DD: Je pense que ce qui est clair, c'est que la prochaine décennie est en jeu dans tous ces États. Ce que vous venez de dire est parfaitement exact. Les démocrates ont cette foi aveugle en l'idée que la démographie est le destin depuis un certain temps. Ce que les républicains ont montré, c'est que vous pouvez gouverner à partir de la minorité de manière assez efficace et fiable grâce au gerrymandering, au truquage des règles et à la suppression des électeurs.
[Sénateur de Caroline du Sud] Lindsey Graham a dit un jour qu'ils ne faisaient pas de vieux hommes blancs assez vite pour que le Parti républicain n'ait pas à évoluer à un moment donné. Pourtant, grâce à toutes ces autres techniques, ils ont réussi à éviter d'évoluer. Et en effet, s'ils ont évolué, c'est plus loin vers la droite et plus loin vers cette base en se dessinant des quartiers et en ancrant leur pouvoir dans des lieux qui ressemblent de moins en moins au reste du pays. Il semble que cela ne puisse pas être une stratégie à long terme, mais elle continue à durer et [il] semble difficile de trouver un moyen de la vaincre.

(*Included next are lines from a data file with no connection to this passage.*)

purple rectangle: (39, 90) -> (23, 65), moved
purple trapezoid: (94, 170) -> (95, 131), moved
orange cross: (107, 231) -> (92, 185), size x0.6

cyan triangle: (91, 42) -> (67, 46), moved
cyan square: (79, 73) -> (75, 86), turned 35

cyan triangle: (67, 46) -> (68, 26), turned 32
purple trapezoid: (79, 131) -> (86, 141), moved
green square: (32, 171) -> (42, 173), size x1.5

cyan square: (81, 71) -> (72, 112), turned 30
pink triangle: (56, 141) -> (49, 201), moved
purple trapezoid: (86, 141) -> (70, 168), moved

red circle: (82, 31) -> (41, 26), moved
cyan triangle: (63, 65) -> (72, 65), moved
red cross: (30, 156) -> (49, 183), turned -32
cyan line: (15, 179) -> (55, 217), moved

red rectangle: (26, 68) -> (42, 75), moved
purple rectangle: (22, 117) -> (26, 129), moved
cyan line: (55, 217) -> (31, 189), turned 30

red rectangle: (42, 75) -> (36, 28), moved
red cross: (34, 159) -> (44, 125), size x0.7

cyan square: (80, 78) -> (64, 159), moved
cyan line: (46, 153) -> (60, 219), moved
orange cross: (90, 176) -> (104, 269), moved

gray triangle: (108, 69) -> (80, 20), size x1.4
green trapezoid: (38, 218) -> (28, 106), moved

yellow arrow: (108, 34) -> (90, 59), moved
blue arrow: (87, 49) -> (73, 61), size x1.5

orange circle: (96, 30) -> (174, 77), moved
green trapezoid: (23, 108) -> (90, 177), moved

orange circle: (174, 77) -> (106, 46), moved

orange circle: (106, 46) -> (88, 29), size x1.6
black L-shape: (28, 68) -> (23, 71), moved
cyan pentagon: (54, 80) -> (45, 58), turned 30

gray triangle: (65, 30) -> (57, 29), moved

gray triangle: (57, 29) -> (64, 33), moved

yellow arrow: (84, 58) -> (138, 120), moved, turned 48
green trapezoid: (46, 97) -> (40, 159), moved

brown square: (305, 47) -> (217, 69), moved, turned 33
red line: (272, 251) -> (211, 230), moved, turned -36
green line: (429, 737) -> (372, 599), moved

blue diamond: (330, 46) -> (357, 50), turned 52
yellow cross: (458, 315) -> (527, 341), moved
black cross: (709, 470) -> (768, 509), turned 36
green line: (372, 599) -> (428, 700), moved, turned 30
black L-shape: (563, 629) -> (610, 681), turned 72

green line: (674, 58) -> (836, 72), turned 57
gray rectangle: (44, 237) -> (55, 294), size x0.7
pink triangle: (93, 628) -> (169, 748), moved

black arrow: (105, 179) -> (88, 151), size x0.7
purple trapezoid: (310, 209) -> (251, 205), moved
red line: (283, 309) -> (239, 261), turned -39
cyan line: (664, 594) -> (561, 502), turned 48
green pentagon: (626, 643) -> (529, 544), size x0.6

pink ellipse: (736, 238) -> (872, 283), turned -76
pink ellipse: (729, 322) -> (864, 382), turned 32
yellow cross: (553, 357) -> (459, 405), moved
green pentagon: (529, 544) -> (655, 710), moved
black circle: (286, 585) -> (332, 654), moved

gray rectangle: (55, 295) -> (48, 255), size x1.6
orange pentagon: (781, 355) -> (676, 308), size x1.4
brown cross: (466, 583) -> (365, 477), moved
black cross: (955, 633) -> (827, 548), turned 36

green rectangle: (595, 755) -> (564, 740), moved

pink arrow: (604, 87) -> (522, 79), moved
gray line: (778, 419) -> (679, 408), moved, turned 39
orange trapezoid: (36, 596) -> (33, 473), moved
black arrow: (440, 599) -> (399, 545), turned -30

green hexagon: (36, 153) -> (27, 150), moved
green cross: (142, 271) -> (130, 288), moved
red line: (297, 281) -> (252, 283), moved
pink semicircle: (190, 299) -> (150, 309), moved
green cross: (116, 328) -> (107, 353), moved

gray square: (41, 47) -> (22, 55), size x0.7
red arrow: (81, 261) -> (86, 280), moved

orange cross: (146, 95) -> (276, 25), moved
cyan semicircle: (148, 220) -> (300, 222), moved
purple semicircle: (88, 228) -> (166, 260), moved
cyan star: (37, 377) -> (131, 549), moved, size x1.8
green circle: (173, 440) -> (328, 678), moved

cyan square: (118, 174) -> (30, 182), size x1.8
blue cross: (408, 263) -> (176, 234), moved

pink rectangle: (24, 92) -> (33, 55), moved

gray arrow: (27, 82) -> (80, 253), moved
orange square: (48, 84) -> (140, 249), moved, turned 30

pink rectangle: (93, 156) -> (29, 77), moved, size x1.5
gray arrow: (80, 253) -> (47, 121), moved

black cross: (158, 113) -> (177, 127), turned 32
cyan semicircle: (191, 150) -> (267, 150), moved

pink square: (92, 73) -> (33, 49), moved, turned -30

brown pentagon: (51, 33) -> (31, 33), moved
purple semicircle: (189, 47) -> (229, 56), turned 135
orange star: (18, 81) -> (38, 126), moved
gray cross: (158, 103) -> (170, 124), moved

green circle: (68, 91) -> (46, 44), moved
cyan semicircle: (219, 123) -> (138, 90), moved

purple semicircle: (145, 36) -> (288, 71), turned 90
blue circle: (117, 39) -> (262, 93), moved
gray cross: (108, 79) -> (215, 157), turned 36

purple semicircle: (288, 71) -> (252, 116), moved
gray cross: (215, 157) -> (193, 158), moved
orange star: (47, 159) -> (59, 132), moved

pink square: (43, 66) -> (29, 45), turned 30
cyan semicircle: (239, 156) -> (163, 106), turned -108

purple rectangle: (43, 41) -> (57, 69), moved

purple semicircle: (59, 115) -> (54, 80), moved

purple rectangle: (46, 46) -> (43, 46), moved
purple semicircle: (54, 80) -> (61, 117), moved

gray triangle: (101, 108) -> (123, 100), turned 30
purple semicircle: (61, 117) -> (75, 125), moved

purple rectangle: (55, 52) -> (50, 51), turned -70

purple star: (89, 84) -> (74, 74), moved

Mais si cette défaite doit venir, les courses à la baisse en 2020 vont jouer un rôle démesuré.
SR: Nous ne parlons que de 10 ou 12 États qui pourraient être en jeu.
DD: C'est aussi tout ce dont nous parlons lors d'une élection présidentielle. Il y a très peu d'États qui n'ont pas les deux chambres de leur assemblée législative entre les mains du même parti – en ce qui concerne les chambres et les sénats. Le Nebraska est étrange en cela [il a une chambre], mais tous les autres endroits sont tous bleus ou tous rouges, à l'exception du Minnesota. Cela élimine donc le nombre de micros possibles, non?
En 2010, lorsque les républicains cherchaient à diriger RedMap, très peu de sièges séparaient les démocrates des républicains dans [les législatures des États de] tous ces États. C'est pourquoi ils ont pu le faire. Les démocrates tenaient la Pennsylvanie, mais leur avance au Statehouse de Pennsylvanie était de 102 contre 101. C'était très serré dans le Michigan. Les démocrates avaient l'Ohio. Ils avaient la Caroline du Nord et les républicains les ont tous remportés lors des élections de 2010. Et puis les a redécoupés de telle manière que les démocrates ne sont pas revenus de toute la décennie dans la plupart de ces États.
Le Wisconsin n'est pas un État que les démocrates tentent de renverser; ils essaient simplement de conserver le droit de veto avec ces cartes une décennie plus tard. En revanche, au Texas et en Arizona, un changement démographique s'est produit et a mis ces États en jeu. Des litiges dans d'autres États ont mis [ces] États en jeu. Et puis, la polarisation ailleurs a fait en sorte que d'autres États ne joueraient pas.
SR: Pensez-vous qu'il y aura un litige après le jour du scrutin sur ces courses à la baisse si elles sont serrées, même si les résultats de l'élection présidentielle ne sont pas contestés?
DD: Cela dépend de leur proximité… Les deux parties connaissent les enjeux. Si le contrôle de la Statehouse du Texas est à égalité ou à moins d'un siège… Il y aura des courses serrées. Rappelez-vous la Virginie en 2017, lorsque la dernière course [décider de la majorité à la Chambre] était à égalité? Ils ont sorti un morceau de papier d'une boîte de film ou quelque chose pour le régler. [Les républicains ont gagné.] Des choses folles arrivent…
Steven Rosenfeld est rédacteur en chef et correspondant en chef de Voting Booth, un projet de l'Institut indépendant des médias. Il a rapporté pour National Public Radio, Marketplace et Christian Science Monitor Radio, ainsi que pour un large éventail de publications progressistes, notamment Salon, AlterNet, The American Prospect et bien d'autres.
Cet article a été produit par Isoloir, une projet de l'Institut indépendant des médias.